(Saved data entries)
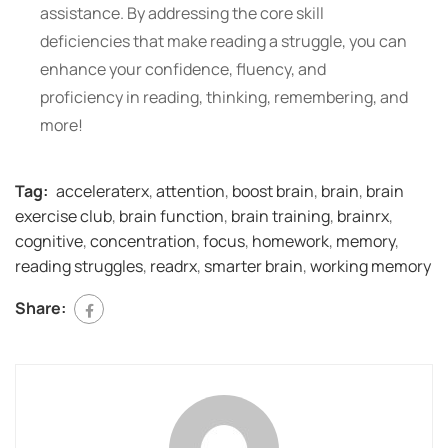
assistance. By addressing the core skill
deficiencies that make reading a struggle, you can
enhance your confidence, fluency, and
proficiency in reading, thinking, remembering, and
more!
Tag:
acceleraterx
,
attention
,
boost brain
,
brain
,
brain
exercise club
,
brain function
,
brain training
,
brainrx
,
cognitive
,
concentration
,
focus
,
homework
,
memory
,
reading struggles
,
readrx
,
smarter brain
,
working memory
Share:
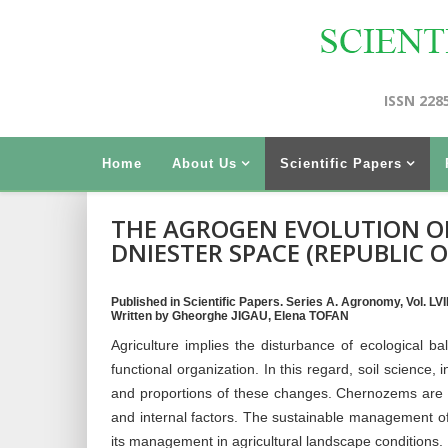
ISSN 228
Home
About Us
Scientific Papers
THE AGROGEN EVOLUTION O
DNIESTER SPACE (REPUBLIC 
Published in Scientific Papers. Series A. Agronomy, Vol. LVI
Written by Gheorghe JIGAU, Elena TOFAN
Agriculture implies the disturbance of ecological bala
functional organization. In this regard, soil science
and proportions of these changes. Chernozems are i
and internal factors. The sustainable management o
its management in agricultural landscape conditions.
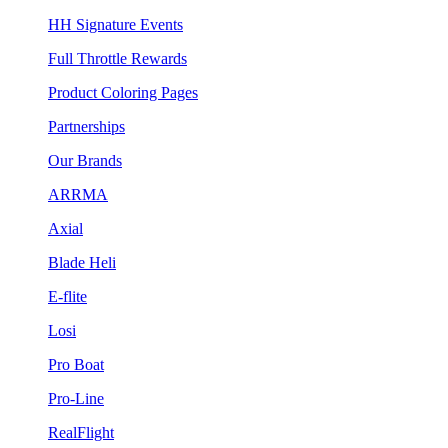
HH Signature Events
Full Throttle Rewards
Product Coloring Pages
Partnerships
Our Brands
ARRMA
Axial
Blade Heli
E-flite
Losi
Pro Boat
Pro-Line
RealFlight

==

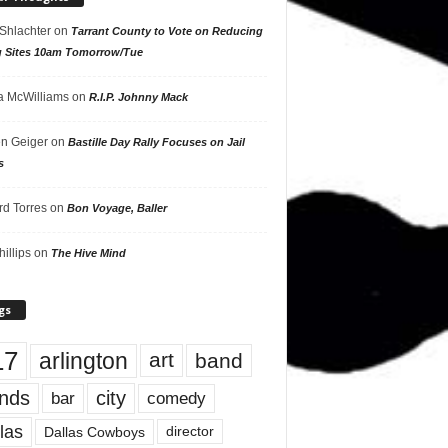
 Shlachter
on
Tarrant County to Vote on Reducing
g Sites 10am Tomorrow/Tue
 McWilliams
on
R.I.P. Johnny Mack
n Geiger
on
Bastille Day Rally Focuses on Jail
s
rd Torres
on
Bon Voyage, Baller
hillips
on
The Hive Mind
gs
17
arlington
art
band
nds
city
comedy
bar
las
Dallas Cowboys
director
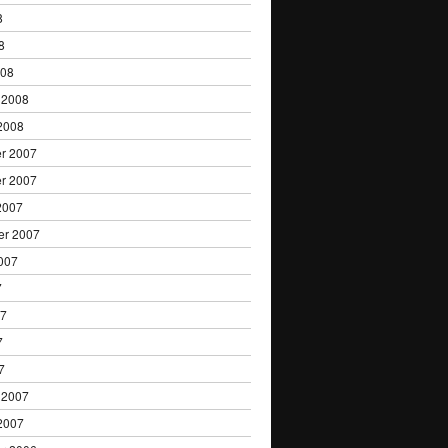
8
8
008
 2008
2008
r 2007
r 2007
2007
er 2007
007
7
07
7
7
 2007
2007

--

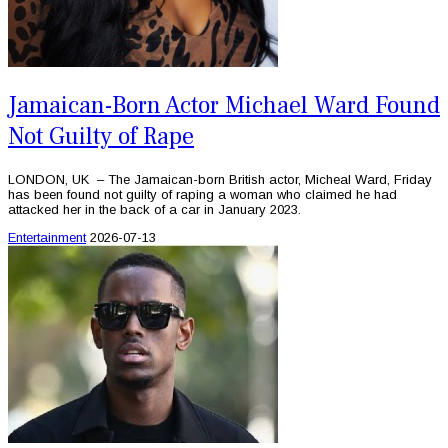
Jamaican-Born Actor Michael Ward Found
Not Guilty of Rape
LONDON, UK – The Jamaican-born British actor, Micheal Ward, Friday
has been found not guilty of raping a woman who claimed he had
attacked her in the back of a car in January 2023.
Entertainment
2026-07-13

» **WHAT IS REQUIRED**
Show the lines where the word "reading" appears in the entries.

» **SOLUTION TO THIS PROBLEM**
deficiencies that make reading a struggle, you can
proficiency in reading, thinking, remembering, and
reading struggles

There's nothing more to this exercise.